→ **Exercise brief**:
Among the records below, find the lines with the word "Vestlyd" and copy them.

+++ Study material +++

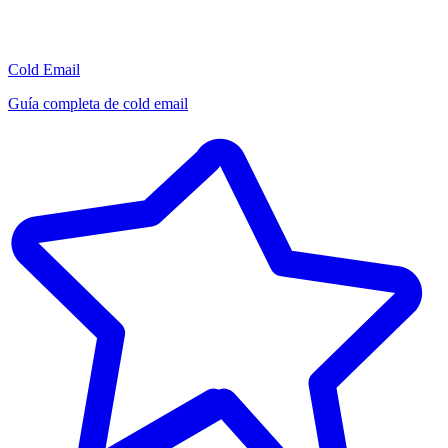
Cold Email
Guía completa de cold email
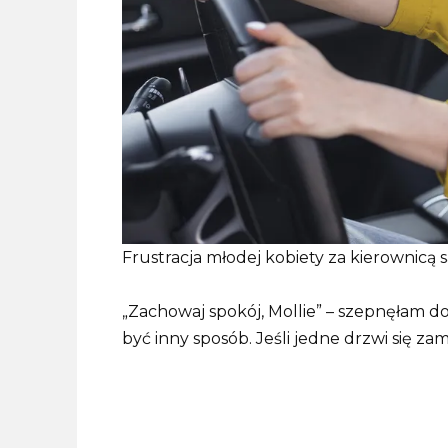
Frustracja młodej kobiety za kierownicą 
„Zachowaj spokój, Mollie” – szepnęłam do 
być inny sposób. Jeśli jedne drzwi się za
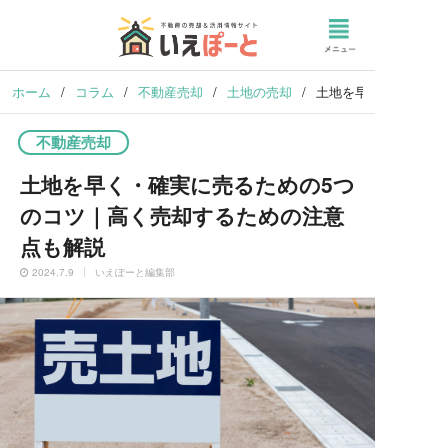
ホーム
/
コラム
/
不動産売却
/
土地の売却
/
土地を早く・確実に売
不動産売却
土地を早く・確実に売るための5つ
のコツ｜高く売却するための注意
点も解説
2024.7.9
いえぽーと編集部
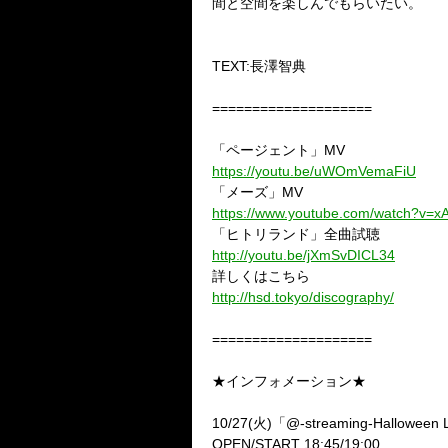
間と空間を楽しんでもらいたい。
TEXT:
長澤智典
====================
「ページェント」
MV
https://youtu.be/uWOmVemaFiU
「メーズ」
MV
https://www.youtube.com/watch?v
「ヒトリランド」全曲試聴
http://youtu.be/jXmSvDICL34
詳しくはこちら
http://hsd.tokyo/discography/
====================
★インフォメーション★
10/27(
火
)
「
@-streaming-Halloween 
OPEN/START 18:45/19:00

+++
+++ Study material +++

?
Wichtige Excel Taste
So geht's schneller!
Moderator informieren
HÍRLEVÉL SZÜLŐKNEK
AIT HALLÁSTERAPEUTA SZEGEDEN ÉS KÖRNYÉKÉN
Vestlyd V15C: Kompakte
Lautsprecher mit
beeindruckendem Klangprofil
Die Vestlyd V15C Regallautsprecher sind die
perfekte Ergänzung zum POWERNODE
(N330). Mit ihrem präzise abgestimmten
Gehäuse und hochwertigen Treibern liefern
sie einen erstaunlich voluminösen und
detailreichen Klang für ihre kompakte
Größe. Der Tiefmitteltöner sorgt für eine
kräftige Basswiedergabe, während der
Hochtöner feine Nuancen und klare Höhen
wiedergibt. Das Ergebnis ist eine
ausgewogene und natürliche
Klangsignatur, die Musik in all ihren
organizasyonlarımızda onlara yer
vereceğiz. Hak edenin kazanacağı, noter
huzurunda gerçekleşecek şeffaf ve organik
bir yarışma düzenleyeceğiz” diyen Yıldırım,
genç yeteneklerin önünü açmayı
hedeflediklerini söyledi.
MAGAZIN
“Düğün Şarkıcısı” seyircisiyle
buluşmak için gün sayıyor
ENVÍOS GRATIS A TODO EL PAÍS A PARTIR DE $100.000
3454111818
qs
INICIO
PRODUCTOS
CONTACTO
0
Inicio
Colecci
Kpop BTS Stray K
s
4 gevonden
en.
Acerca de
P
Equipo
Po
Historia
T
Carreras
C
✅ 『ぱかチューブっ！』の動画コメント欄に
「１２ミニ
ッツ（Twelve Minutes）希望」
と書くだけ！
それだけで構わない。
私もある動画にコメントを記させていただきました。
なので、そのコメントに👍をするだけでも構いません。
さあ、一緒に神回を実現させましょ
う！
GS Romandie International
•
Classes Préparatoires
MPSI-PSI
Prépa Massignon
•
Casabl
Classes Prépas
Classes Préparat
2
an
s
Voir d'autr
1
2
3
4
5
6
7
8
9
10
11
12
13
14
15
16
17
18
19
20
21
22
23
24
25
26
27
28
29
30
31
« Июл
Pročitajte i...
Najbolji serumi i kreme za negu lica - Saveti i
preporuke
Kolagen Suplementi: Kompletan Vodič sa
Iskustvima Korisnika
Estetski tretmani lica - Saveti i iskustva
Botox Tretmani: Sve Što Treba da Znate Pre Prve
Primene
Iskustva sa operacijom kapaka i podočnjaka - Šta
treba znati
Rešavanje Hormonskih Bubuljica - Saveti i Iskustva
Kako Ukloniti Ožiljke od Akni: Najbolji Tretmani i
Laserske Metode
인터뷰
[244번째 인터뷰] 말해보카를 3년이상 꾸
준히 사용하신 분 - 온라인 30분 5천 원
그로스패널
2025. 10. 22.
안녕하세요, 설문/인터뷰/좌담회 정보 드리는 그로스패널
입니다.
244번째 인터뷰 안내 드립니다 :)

+++

→ **Reply**:
Vestlyd V15C: Kompakte
Die Vestlyd V15C Regallautsprecher sind die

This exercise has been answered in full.